The Court of Appeal held that the chambers judge erred by not conducting an analysis about the reason for the creation of each record (or bundle of records). It explained that statements may have been taken, for example, under a standing workplace protocol or that surveillance video or business records may have been collected – and that neither kind of record would be the subject of a proper privilege claim.
Alberta v Suncor Inc, 2017 ABCA 221 (CanLII).
It is inappropriate to closely parse solicitor-client communications in assessing the scope of privilege; the entire “continuum of communications” must be protected. This is the principle articulated in a June 8th decision of the Court of Appeal for British Columbia.
The Court allowed the appeal of a chambers judge order to produce parts of a series of e-mails between a government lawyer and staff at an administrative tribunal. The content ordered to be produced included:
- two paragraphs and two sentences of a ten paragraph advisory e-mail in which the chambers judge suggested the lawyer stepped beyond his role as legal advisor and impinged upon the tribunal’s decision-making authority;
- a follow-up e-mail that the chambers judge held was not privileged for similar reasons; and
- follow-up correspondence between (internal) clients discussing the lawyer’s advice.

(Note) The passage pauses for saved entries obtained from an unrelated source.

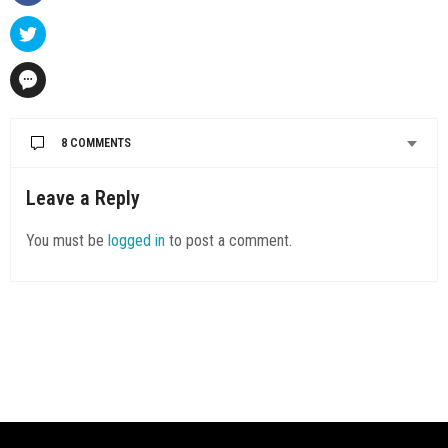
8 COMMENTS
SAMCUREN12
SAYS:
Leave a Reply
Hi,
Thanks for sharing your wonderful story about Richmond.
You must be
logged in
to post a comment.
MAY 30, 2019 AT 7:00 AM
SAMCUREN12
SAYS:
Hi,
Thanks for sharing your wonderful .
MAY 30, 2019 AT 7:01 AM
SAMCUREN12
SAYS:
Hi,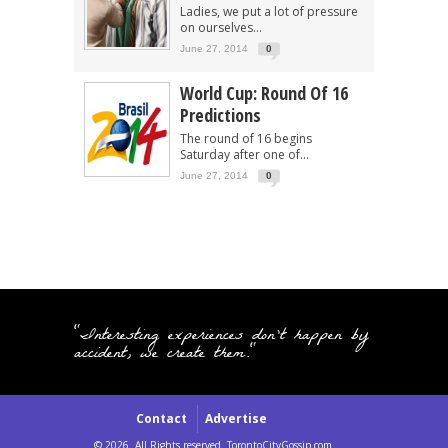
Ladies, we put a lot of pressure
on ourselves...
June 27, 2014
0
World Cup: Round Of 16
Predictions
The round of 16 begins
Saturday after one of...
June 27, 2014
0
"Interesting experiences don't happen by
accident, we create them."
Contact
Advertise
© 2026. All Rights reserved. TorontoCityGossip.com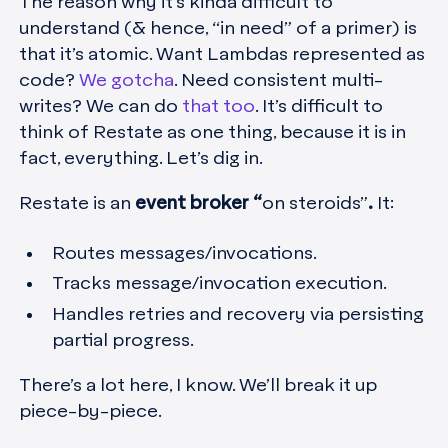
The reason why it’s kinda difficult to
understand (& hence, “in need” of a primer) is
that it’s atomic. Want Lambdas represented as
code?
We gotcha
. Need consistent multi-
writes? We can do
that too
. It’s difficult to
think of Restate as one thing, because it is in
fact, everything. Let’s dig in.
Restate is an
event broker “
on steroids”
.
It:
Routes messages/invocations.
Tracks message/invocation execution.
Handles retries and recovery via persisting
partial progress.
There’s a lot here, I know. We’ll break it up
piece-by-piece.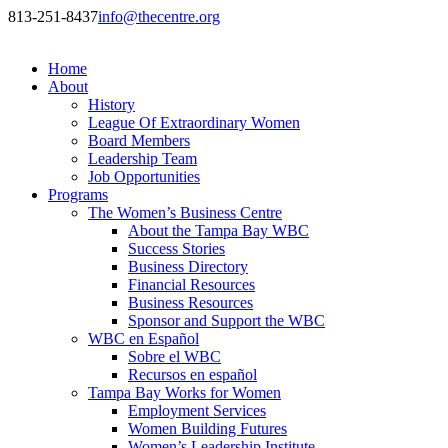
813-251-8437
info@thecentre.org
Home
About
History
League Of Extraordinary Women
Board Members
Leadership Team
Job Opportunities
Programs
The Women’s Business Centre
About the Tampa Bay WBC
Success Stories
Business Directory
Financial Resources
Business Resources
Sponsor and Support the WBC
WBC en Español
Sobre el WBC
Recursos en español
Tampa Bay Works for Women
Employment Services
Women Building Futures
Women’s Leadership Institute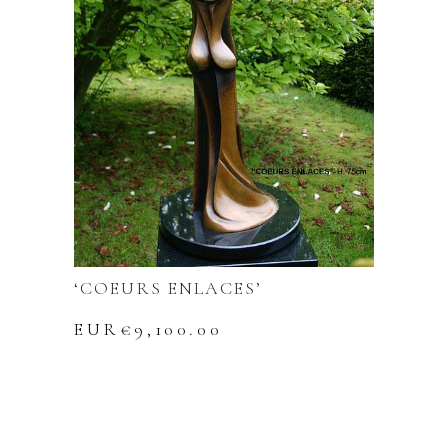
‘COEURS ENLACES’
EUR€
9,100.00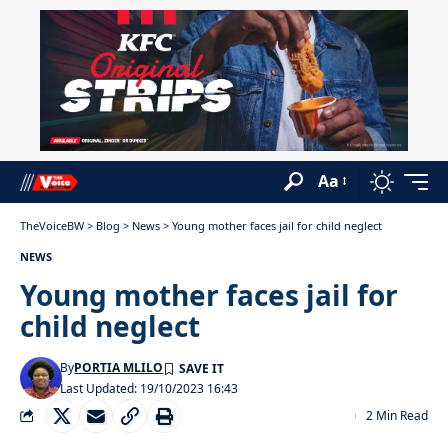
Aa
TheVoiceBW
>
Blog
>
News
>
Young mother faces jail for child neglect
NEWS
Young mother faces jail for
child neglect
By
PORTIA MLILO
Last Updated: 19/10/2023 16:43
2 Min Read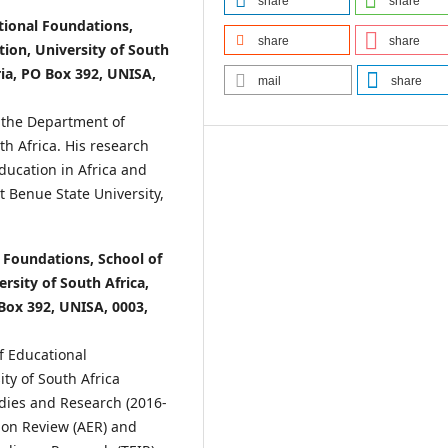
share
share
tional Foundations,
share
share
tion, University of South
ria, PO Box 392, UNISA,
mail
share
n the Department of
th Africa. His research
ducation in Africa and
at Benue State University,
 Foundations, School of
rsity of South Africa,
 Box 392, UNISA, 0003,
f Educational
ity of South Africa
udies and Research (2016-
tion Review (AER) and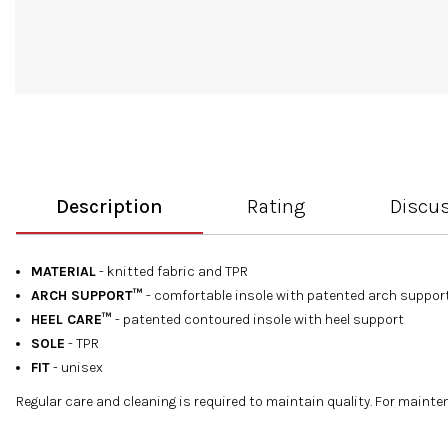
Description
Rating
Discu
MATERIAL
- knitted fabric and TPR
ARCH SUPPORT™
- comfortable insole with patented arch suppor
HEEL CARE™
- patented contoured insole with heel support
SOLE
- TPR
FIT
- unisex
Regular care and cleaning is required to maintain quality. For main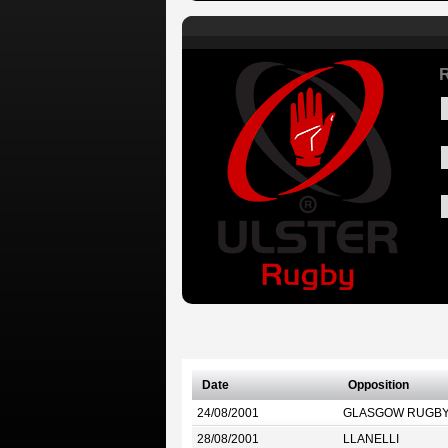
R
Date
Opposition
24/08/2001
GLASGOW RUGB
28/08/2001
LLANELLI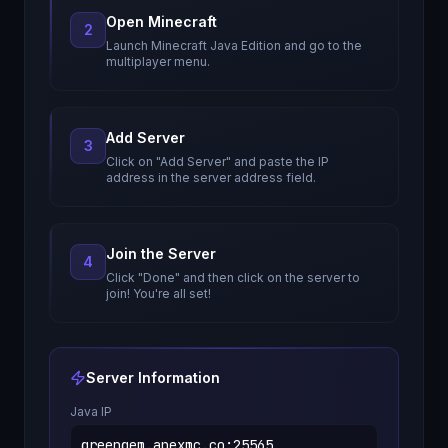
Open Minecraft
2
Launch Minecraft Java Edition and go to the
multiplayer menu.
Add Server
3
Click on "Add Server" and paste the IP
address in the server address field.
Join the Server
4
Click "Done" and then click on the server to
join! You're all set!
Server Information
Java IP
greengem.apexmc.co
:
25565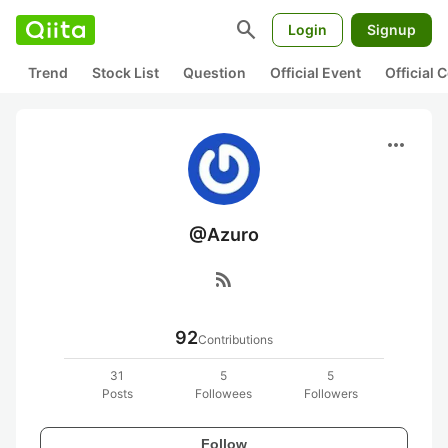
search
Login
Signup
Trend
Stock List
Question
Official Event
Official
more_horiz
@Azuro
rss_feed
92
Contributions
31
5
5
Posts
Followees
Followers
Follow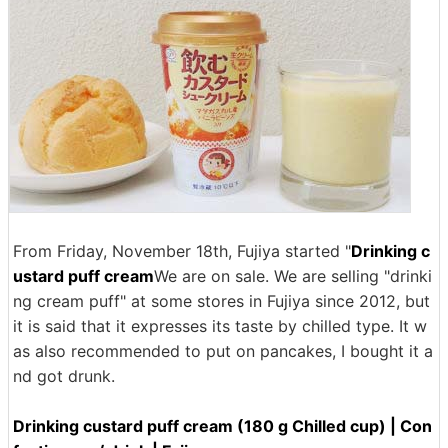
From Friday, November 18th, Fujiya started "
Drinking c
ustard puff cream
We are on sale. We are selling "drinki
ng cream puff" at some stores in Fujiya since 2012, but
it is said that it expresses its taste by chilled type. It w
as also recommended to put on pancakes, I bought it a
nd got drunk.
Drinking custard puff cream (180 g Chilled cup) | Con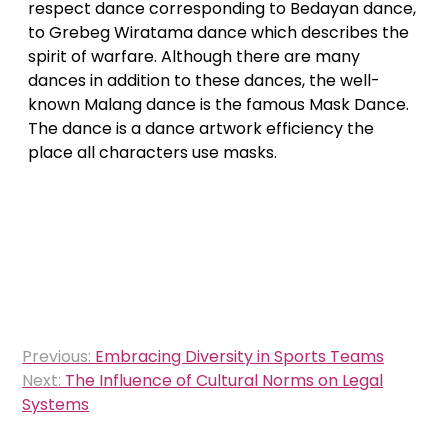
respect dance corresponding to Bedayan dance,
to Grebeg Wiratama dance which describes the
spirit of warfare. Although there are many
dances in addition to these dances, the well-
known Malang dance is the famous Mask Dance.
The dance is a dance artwork efficiency the
place all characters use masks.
Post
Previous:
Embracing Diversity in Sports Teams
navigation
Next:
The Influence of Cultural Norms on Legal
Systems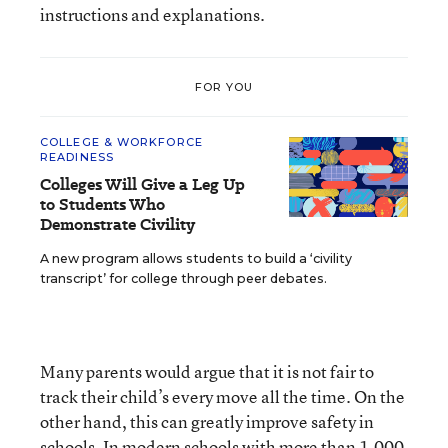
instructions and explanations.
FOR YOU
COLLEGE & WORKFORCE
READINESS
Colleges Will Give a Leg Up
to Students Who
Demonstrate Civility
A new program allows students to build a ‘civility
transcript’ for college through peer debates.
Many parents would argue that it is not fair to
track their child’s every move all the time. On the
other hand, this can greatly improve safety in
schools. In modern schools with more than 1,000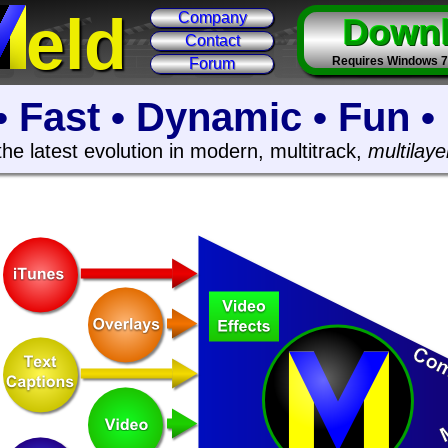
eld
Company
Down
Contact
Requires Windows 7 6
Forum
• Fast • Dynamic • Fun •
the latest evolution in modern, multitrack,
multilaye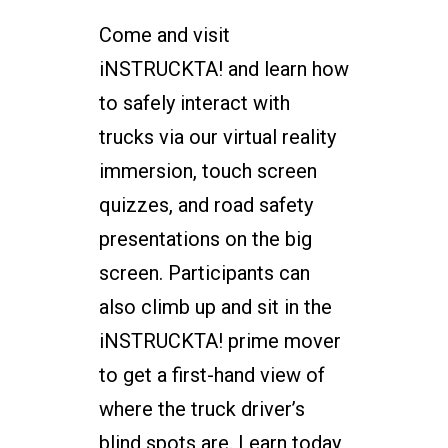
Come and visit
iNSTRUCKTA! and learn how
to safely interact with
trucks via our virtual reality
immersion, touch screen
quizzes, and road safety
presentations on the big
screen. Participants can
also climb up and sit in the
iNSTRUCKTA! prime mover
to get a first-hand view of
where the truck driver’s
blind spots are. Learn today,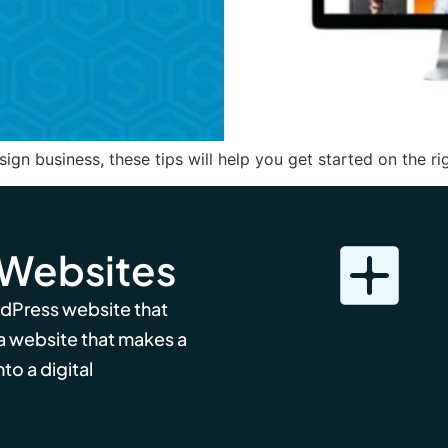
ign business, these tips will help you get started on the rig
 Websites
rdPress website that
 a website that makes a
to a digital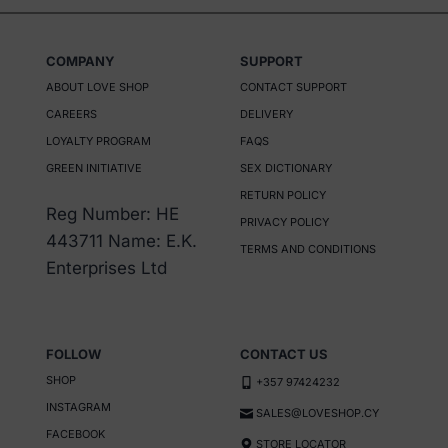
COMPANY
SUPPORT
ABOUT LOVE SHOP
CONTACT SUPPORT
CAREERS
DELIVERY
LOYALTY PROGRAM
FAQS
GREEN INITIATIVE
SEX DICTIONARY
RETURN POLICY
Reg Number: HE
PRIVACY POLICY
443711 Name: E.K.
TERMS AND CONDITIONS
Enterprises Ltd
FOLLOW
CONTACT US
SHOP
+357 97424232
INSTAGRAM
SALES@LOVESHOP.CY
FACEBOOK
STORE LOCATOR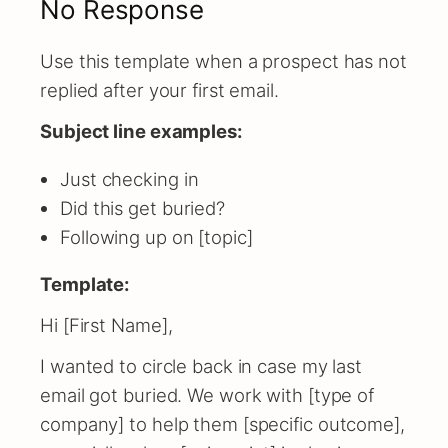
No Response
Use this template when a prospect has not
replied after your first email.
Subject line examples:
Just checking in
Did this get buried?
Following up on [topic]
Template:
Hi [First Name],
I wanted to circle back in case my last
email got buried. We work with [type of
company] to help them [specific outcome],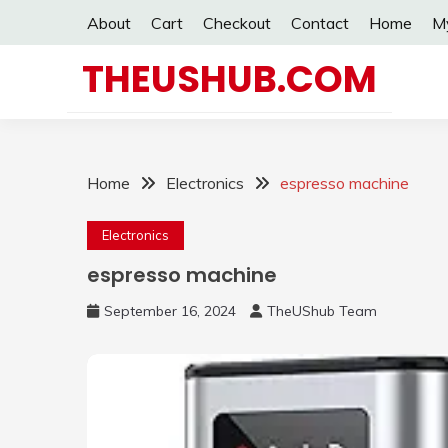
Skip
About
Cart
Checkout
Contact
Home
M
to
content
THEUSHUB.COM
Home
Electronics
espresso machine
Electronics
espresso machine
September 16, 2024
TheUShub Team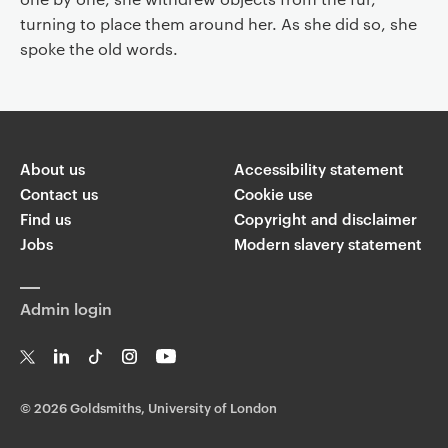
turning to place them around her. As she did so, she
spoke the old words.
About us
Accessibility statement
Contact us
Cookie use
Find us
Copyright and disclaimer
Jobs
Modern slavery statement
Admin login
T
Li
Ti
In
Yo
w
n
k
st
uT
©
2026 Goldsmiths, University of London
it
k
T
a
ub
te
e
o
g
e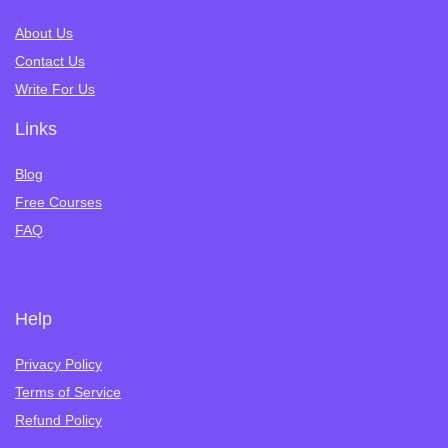
About Us
Contact Us
Write For Us
Links
Blog
Free Courses
FAQ
Help
Privacy Policy
Terms of Service
Refund Policy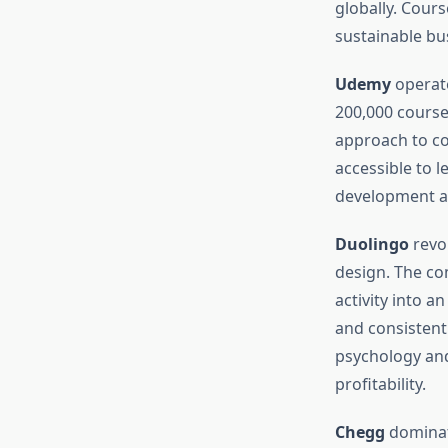
globally. Cour
sustainable bu
Udemy
operate
200,000 course
approach to co
accessible to 
development an
Duolingo
revol
design. The co
activity into a
and consisten
psychology and
profitability.
Chegg
dominate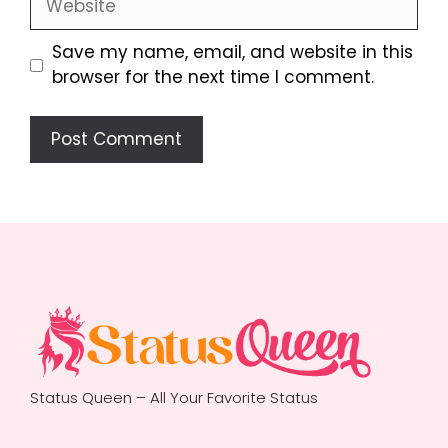
Save my name, email, and website in this
browser for the next time I comment.
Status Queen – All Your Favorite Status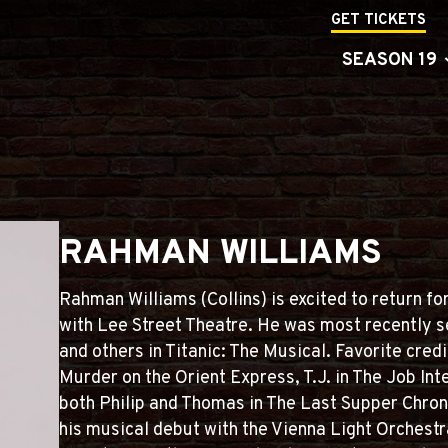
GET TICKETS
SEASON 19
RAHMAN WILLIAMS
Rahman Williams (Collins) is excited to return 
with Lee Street Theatre. He was most recently s
and others in Titanic: The Musical. Favorite cred
Murder on the Orient Express, T.J. in The Job Inte
both Philip and Thomas in The Last Supper Chro
his musical debut with the Vienna Light Orches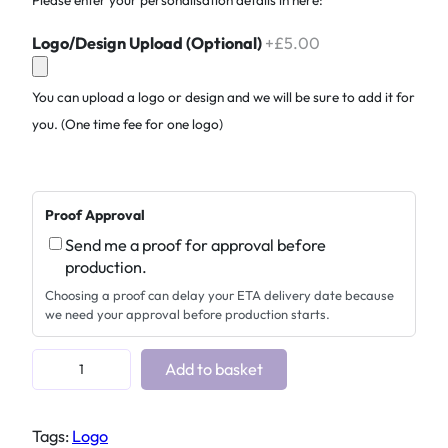
Logo/Design Upload (Optional)
+£5.00
You can upload a logo or design and we will be sure to add it for
you. (One time fee for one logo)
Proof Approval
Send me a proof for approval before
production.
Choosing a proof can delay your ETA delivery date because
we need your approval before production starts.
P
Add to basket
e
r
Tags:
Logo
s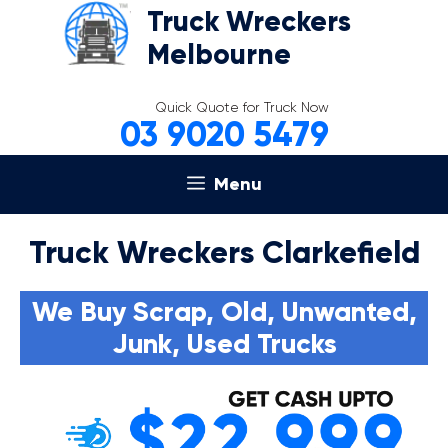
Skip
Truck Wreckers
to
Melbourne
content
Quick Quote for Truck Now
03 9020 5479
Menu
Truck Wreckers Clarkefield
We Buy Scrap, Old, Unwanted,
Junk, Used Trucks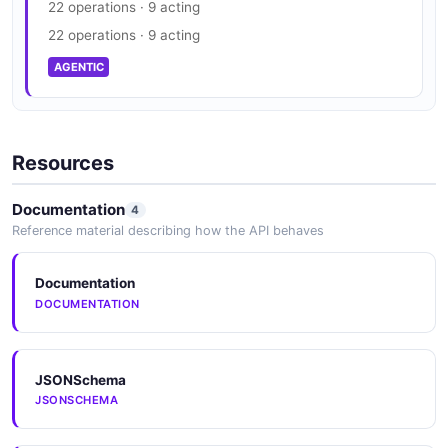
22 operations · 9 acting
22 operations · 9 acting
AGENTIC
Resources
Documentation
4
Reference material describing how the API behaves
Documentation
DOCUMENTATION
JSONSchema
JSONSCHEMA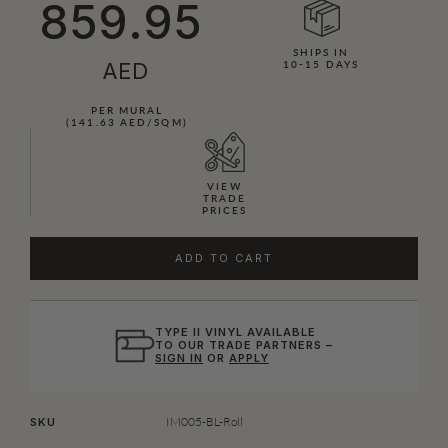
859.95
SHIPS IN
AED
10-15 DAYS
PER MURAL
(141.63 AED/SQM)
VIEW
TRADE
PRICES
ADD TO CART
TYPE II VINYL AVAILABLE
TO OUR TRADE PARTNERS –
SIGN IN
OR
APPLY
IM005-BL-Roll
SKU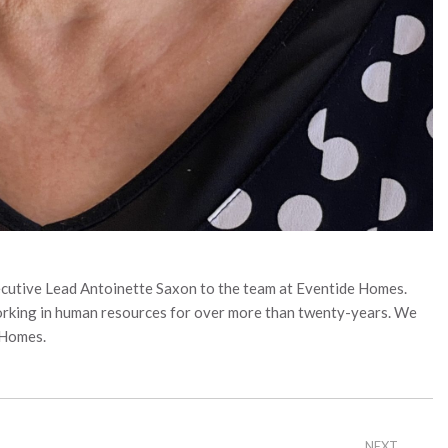
cutive Lead Antoinette Saxon to the team at Eventide Homes.
working in human resources for over more than twenty-years. We
 Homes.
NEXT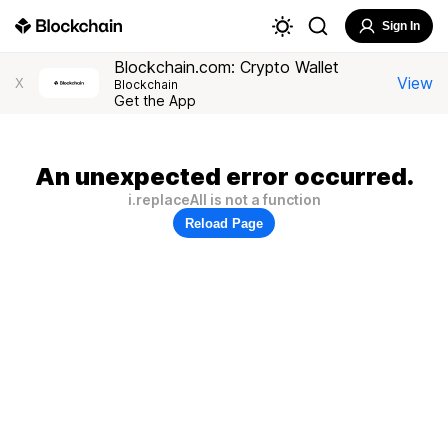
Sign In
Blockchain.com: Crypto Wallet
View
X
Blockchain
Get the App
An unexpected error occurred.
i.replaceAll is not a function
Reload Page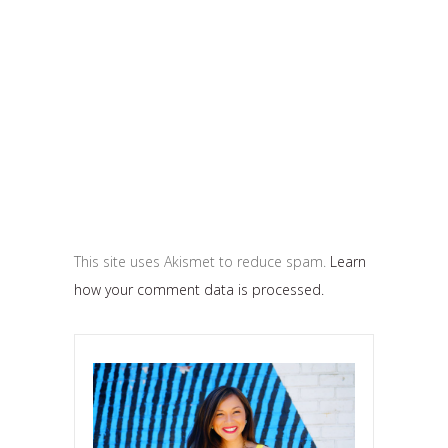
This site uses Akismet to reduce spam.
Learn
how your comment data is processed.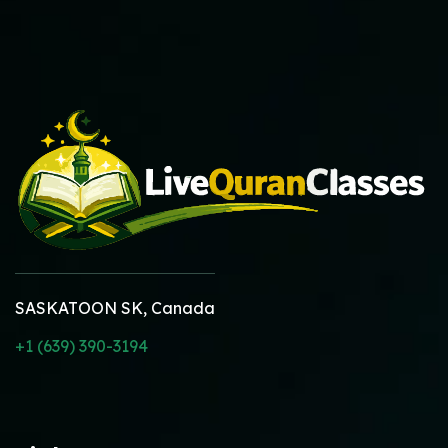
SASKATOON SK, Canada
+1 (639) 390-3194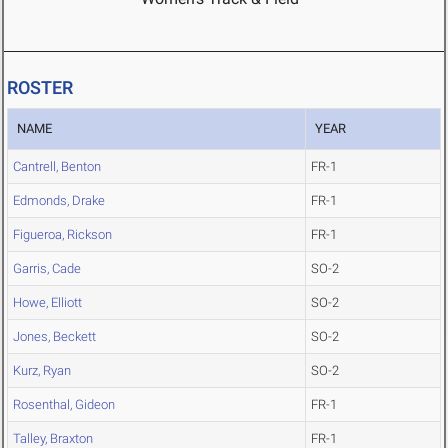
ROSTER
NAME
YEAR
Cantrell, Benton
FR-1
Edmonds, Drake
FR-1
Figueroa, Rickson
FR-1
Garris, Cade
SO-2
Howe, Elliott
SO-2
Jones, Beckett
SO-2
Kurz, Ryan
SO-2
Rosenthal, Gideon
FR-1
Talley, Braxton
FR-1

The Court held that all this communication was part of the “continuum of communications” that supported the solicitor-client relationship and was therefore privileged. It held there was no basis for a finding that the lawyer usurped the tribunal’s decision making authority, also stating:
In my view, it is in the nature of legal advice that it may influence the decision-making of the client. The purpose of legal advice is normally to advise the client on the best course of action to comply with the relevant law. Advice provided to a statutory decision-maker as to what should be done in order to be legally defensible is still legal advice.
The dispute arose after the above communications were inadvertently disclosed in response to a freedom of information request made by a law firm. The receiving lawyer obtained the communications as part of a disclosure package in which government made a number of exemption claims. She believed government to have waived privileged and used the communications in a proceeding, which led government to assert its privilege claim and claim its disclosure was inadvertent. The Court held there was no waiver. It wasn’t highly critical of the receiving lawyer given these facts, but reminded lawyers of their duty to give notice when they receive communications that are apparently privileged.
British Columbia (Attorney General) v. Lee, 2017 BCCA 219 (CanLII).
On November 29th, the Court of Appeal for British Columbia held that a party must voluntarily inject into the litigation legal advice it received or its understanding of the law before waiver of solicitor-client privilege can be implied. It is not enough, according to the Court, for the privilege holder’s state of mind to be relevant. The Court therefore held that a party had not waived privilege over legal advice obtained that related to a misrepresentation by another that it pleaded it had reasonably relied upon.
Soprema Inc. v. Wolrige Mahon LLP, 2016 BCCA 471 (CanLII).